Quand un phénoplaste durci est chauffé entre la température ambiante et une haute température (i.e. 900 °C) sous atmosphère inerte, il est généralement admis que la dégradation, mesurée au travers de la perte en masse durant une analyse thermogravimétrique, se décompose en 3 phases [14] (Figure 7).

Figure 7 : Thermogramme d’un résole sous atmosphère inerte [14]

En dessous de 150 °C, les pertes de masse mesurées sont attribuées à l’élimination de volatils et d’oligomères restants. Des extractions chimiques réalisées sur des résines à mouler de différents types (résoles, novolaques, mixtes) contenant différentes charges (bois, cellulose, fibre de verre) ont montré que ces volatils pouvaient être de différentes natures [25]. Les principaux sont le phénol et le formaldéhyde. Des résidus de catalyseurs peuvent également être présents, ainsi que des produits de décomposition du HMTA. Certains additifs, comme le naphtalène et le furfural, utilisés comme plastifiant dans les résines phénoliques, sont également identifiés dans certaines résines. L’utilisation de charges organiques comme le bois introduit des composés comme l’acide acétique et formique. Le salicylaldéhyde a également été identifié.

Figure 8 : Réaction d’un hydroxyméthylène avec un phénol [14]

Figure 9 : Condensation de deux phénols [15]

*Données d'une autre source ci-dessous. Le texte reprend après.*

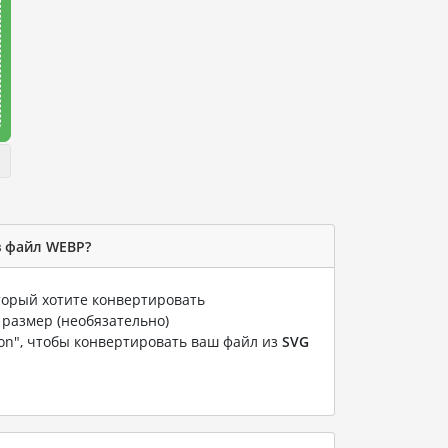
в файл WEBP?
оторый хотите конвертировать
 размер (необязательно)
ion", чтобы конвертировать ваш файл из
SVG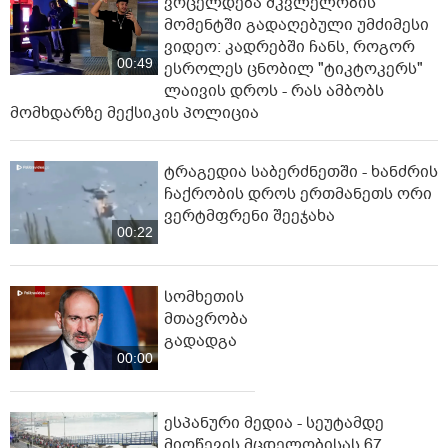
ვრცელდება მკვლელობის
მომენტში გადაღებული უმძიმესი
ვიდეო: კადრებში ჩანს, როგორ
00:49
ესროლეს ცნობილ "ტიკტოკერს"
ლაივის დროს - რას ამბობს
მომხდარზე მექსიკის პოლიცია
ტრაგედია საბერძნეთში - ხანძრის
ჩაქრობის დროს ერთმანეთს ორი
ვერტმფრენი შეეჯახა
00:22
სომხეთის
მთავრობა
გადადგა
00:00
ესპანური მედია - სეუტამდე
მიღწევის მცდელობისას 67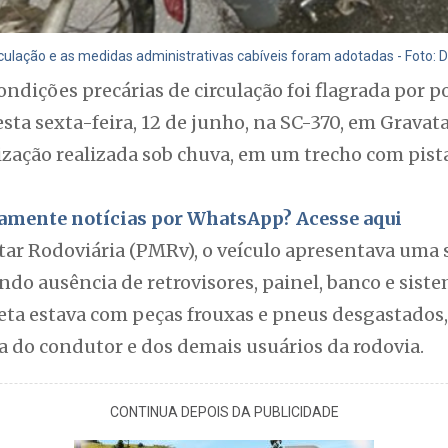
irculação e as medidas administrativas cabíveis foram adotadas - Foto: 
dições precárias de circulação foi flagrada por pol
esta sexta-feira, 12 de junho, na SC-370, em Grava
ização realizada sob chuva, em um trecho com pist
itamente notícias por WhatsApp? Acesse aqui
tar Rodoviária (PMRv), o veículo apresentava uma 
indo ausência de retrovisores, painel, banco e sist
leta estava com peças frouxas e pneus desgastad
a do condutor e dos demais usuários da rodovia.
CONTINUA DEPOIS DA PUBLICIDADE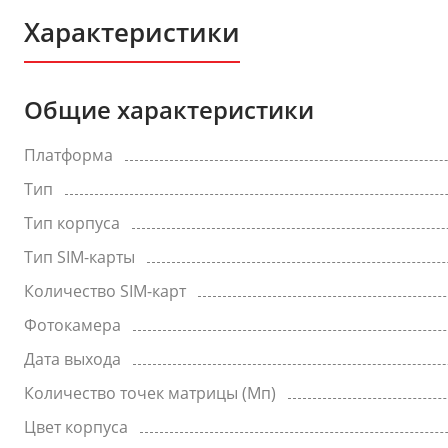
Характеристики
Общие характеристики
Платформа
Тип
Тип корпуса
Тип SIM-карты
Количество SIM-карт
Фотокамера
Дата выхода
Количество точек матрицы (Мп)
Цвет корпуса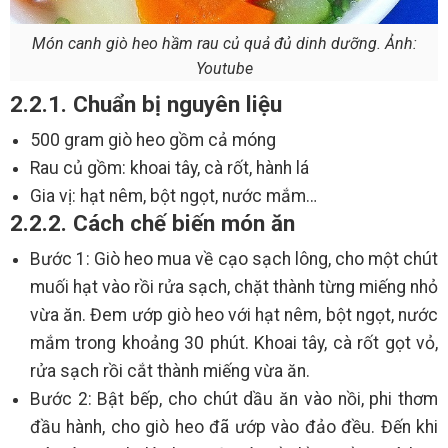
Món canh giò heo hầm rau củ quả đủ dinh dưỡng. Ảnh:
Youtube
2.2.1. Chuẩn bị nguyên liệu
500 gram giò heo gồm cả móng
Rau củ gồm: khoai tây, cà rốt, hành lá
Gia vị: hạt nêm, bột ngọt, nước mắm…
2.2.2. Cách chế biến món ăn
Bước 1: Giò heo mua về cạo sạch lông, cho một chút
muối hạt vào rồi rửa sạch, chặt thành từng miếng nhỏ
vừa ăn. Đem ướp giò heo với hạt nêm, bột ngọt, nước
mắm trong khoảng 30 phút. Khoai tây, cà rốt gọt vỏ,
rửa sạch rồi cắt thành miếng vừa ăn.
Bước 2: Bật bếp, cho chút dầu ăn vào nồi, phi thơm
đầu hành, cho giò heo đã ướp vào đảo đều. Đến khi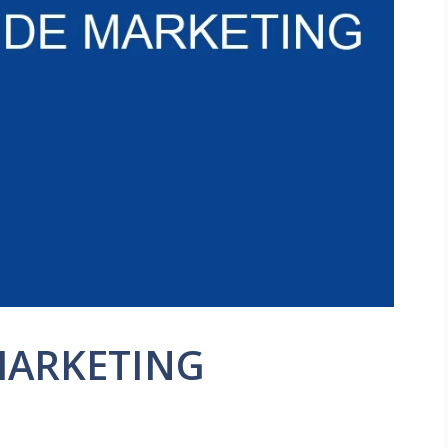
MARKETING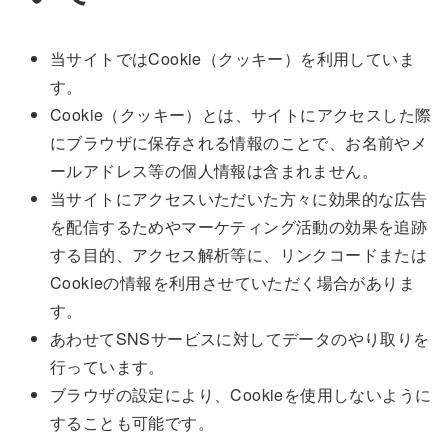
当サイトではCookie（クッキー）を利用していま
す。
Cookie（クッキー）とは、サイトにアクセスした際
にブラウザに保存される情報のことで、お名前やメ
ールアドレス等の個人情報は含まれません。
当サイトにアクセスいただいた方々に効果的な広告
を配信するためやマーケティング活動の効果を追跡
する目的、アクセス解析等に、リンクコードまたは
Cookieの情報を利用させていただく場合がありま
す。
あわせてSNSサービスに対してデータのやり取りを
行っています。
ブラウザの設定により、Cookieを使用しないように
することも可能です。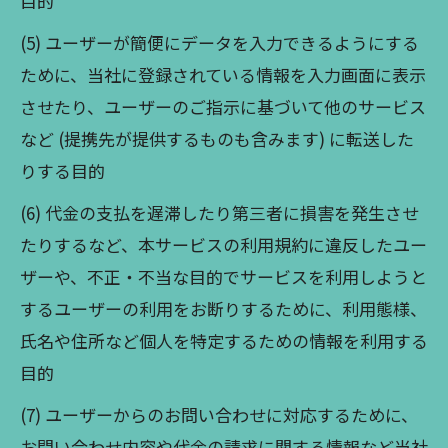
目的
(5) ユーザーが簡便にデータを入力できるようにする
ために、当社に登録されている情報を入力画面に表示
させたり、ユーザーのご指示に基づいて他のサービス
など (提携先が提供するものも含みます) に転送した
りする目的
(6) 代金の支払を遅滞したり第三者に損害を発生させ
たりするなど、本サービスの利用規約に違反したユー
ザーや、不正・不当な目的でサービスを利用しようと
するユーザーの利用をお断りするために、利用態様、
氏名や住所など個人を特定するための情報を利用する
目的
(7) ユーザーからのお問い合わせに対応するために、
お問い合わせ内容や代金の請求に関する情報など当社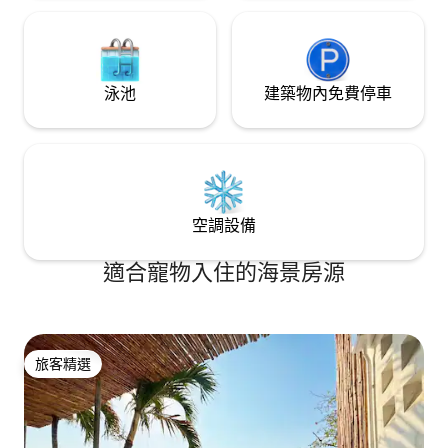
泳池
建築物內免費停車
空調設備
適合寵物入住的海景房源
旅客精選
旅客精選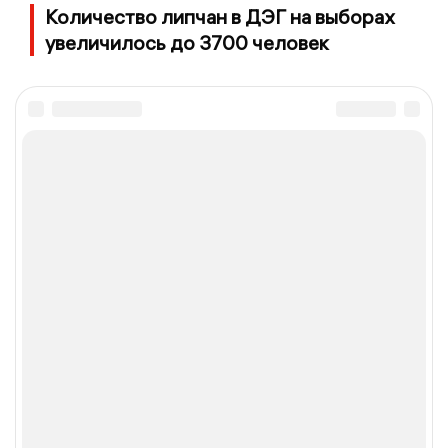
Количество липчан в ДЭГ на выборах
увеличилось до 3700 человек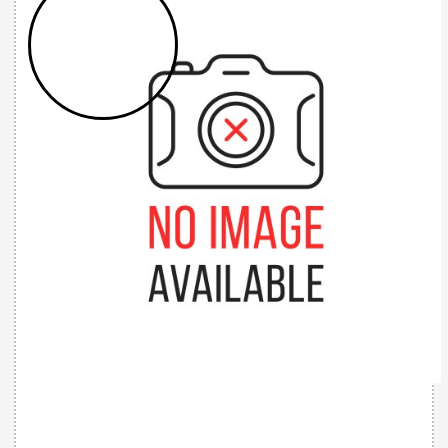
32785515496 - LIBECCIO ELITE CARBON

Figure 10 : Réaction d’un phénol avec un pont méthylène [15]

Toutes ces réactions produisent de l’eau et conduisent à une plus grande densité de réticulation. Durant la seconde phase, une dégradation des ponts méthylènes entre les phénols est généralement rapportée [26][15]. Plusieurs mécanismes ont été proposés. D’une part, une auto-oxydation a été proposée, conduisant à la formation de fonctions intermédiaires de type aldéhydes et acides carboxyliques [15]. L’oxydation des ponts méthylènes conduisant à la formation de structure de type benzophénone a également été proposée [15]. Ces dégradations conduisent à la libération de benzène, phénol, crésol et dérivés, de CO/CO2 et d’eau

[15]. Un autre mécanisme proposé, sur la base d’analyses par RMN de résidus pyrolysés à 450 °C qui ne montre pas la présence de carbonyles, consiste en la simple décomposition thermique des ponts méthylènes en fonction méthyle et phénol ou dérivés libres.

Dans la dernière phase, au-delà de 500°C, du dioxyde de carbone, du méthane, du benzène, du toluène, du phénol et dérivés sont libérés [10]. Des structures polycycliques apparaissent également [15], résultant de la déshydrations des phénols et de leur condensation. En atmosphère inerte, des taux de résidu solide à 800 °C très important sont observés, allant de 40 % à plus de 70 % [18][14][15][23]. Cela est dû à cette dernière phase où des structures stables en température sont formées.

Plusieurs facteurs influent sur la stabilité thermique des phénoplastes [26][15][14]. La principale cause est liée au taux de réticulation initial. Lors de la première phase, une perte en masse moins importante est observée dans les résines fortement réticulées (Figure 11).

Figure 11 : Perte en masse (gauche) et dérivé de la perte en masse (droite) de résines novolaques durcies avec différents taux de HMTA (NPR-5 : 5% HMTA, NPR-10 : 10% HMTA, NPR-15 : 15% HMTA, NPR-

20 : 20% HMTA) [26]

La quantité de réactifs étant plus faible et la densité de réticulation déjà importante, moins de réactions supplémentaires peuvent avoir lieu. Une plus grande stabilité est également observée dans les phases suivantes pour les résines fortement réticulées. Le taux de résidu solide augmente également avec le degré de réticulation. Ce taux de charbonnement (char) plus important est généralement recherché car il est associé à un meilleur comportement au feu [27]. Il témoigne de la plus faible émission de produits volatils combustibles (benzène, phénol) et de la formation de structure inerte en température pouvant potentiellement protéger le matériau.